Bankrupt Bridgecorp boss Rod Petricevic's Porsche sports car has been sold for $150,000.
The 2005 Porsche 911 was at the centre of a legal row last year after ownership of it was transferred to a family trust.
The transfer came three days after most of the Bridgecorp companies were placed in receivership, owing 14,500 investors $460 million.
Early last year the car was seized by court bailiffs and late last year ordered to be sold.
The proceeds of the $150,000 sale had been "paid out", said lawyer Murray Tingey who acted for Bridgecorp receiver, PriceWaterhouseCoopers.
The receiver seized the car to recover $576,100 plus interest after the company paid a personal tax bill for Petricevic in 2006.
Petricevic and other executive directors are facing criminal charges over the Bridgecorp collapse.
They also say they are pursuing more legal action against Bridgecorp's directors and against other parties.
PricewaterhouseCoopers have just made their six-monthly report on Bridgecorp and said they are not willing to put a number on how much investors may get back.
They had previously estimated the final payout will be between 13c and 44c in the dollar.
And they say: "The ongoing deterioration in the economic environment has and will continue to impact negatively upon both the options available and the level of realisations achieved.
"As a consequence ... it is extremely difficult to estimate the likely returns from remaining assets with any certainty."
In the case of most of its loans, Bridgecorp was not the first-ranking mortgagee. Out of $254 million worth of New Zealand loans just $19.5 million had been recovered to date.
Of the remaining New Zealand loans, the receivers were relying on pursuing guarantors or insurance claims, or on extended payment plans agreed before the receivership. A number of the properties had yet to be completed before they could be sold, they said.
Returns from $32.9 million worth of Australian loans were likely to be minimal.

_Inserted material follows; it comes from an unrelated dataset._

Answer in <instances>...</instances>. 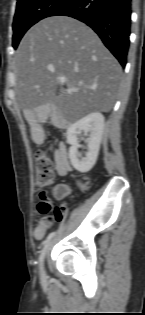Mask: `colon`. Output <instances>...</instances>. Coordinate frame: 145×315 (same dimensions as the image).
<instances>
[{"label":"colon","mask_w":145,"mask_h":315,"mask_svg":"<svg viewBox=\"0 0 145 315\" xmlns=\"http://www.w3.org/2000/svg\"><path fill=\"white\" fill-rule=\"evenodd\" d=\"M35 167L38 186L50 184L53 180V163L44 151L39 150L35 153ZM51 208H54V205L47 199L46 195L42 193L39 210L46 212ZM63 209L64 206L55 208V218L60 216V212Z\"/></svg>","instance_id":"5ec220e1"}]
</instances>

In the case of $106.6 million that was lent on the Momi development in Fiji, the receivers were working with the developer and financiers to try to secure funding to complete the project.
Another $50.5 million in loans were for overseas hotels, but these were being sold by other mortgagees and the receivers were waiting for the details.
There was $87.5 million owed by other entities in the Bridgecorp group. Most of the New Zealand entities had no assets, and PWC was working with the liquidators of the parent company, Bridgecorp Holdings, to see if anything could be recovered from the Australian entities.
Criminal charges have been laid against Bridgecorp's five directors - former boss Rod Petricevic, chairman Bruce Davidson, Rob Roest, Gary Urwin and Peter Steigrad. They are due to reappear in the Auckland District Court next month.
The receivers said they continued to "actively pursue a number of other potential actions against certain of Bridgecorp's directors and other
parties in respect of their conduct prior to receivership".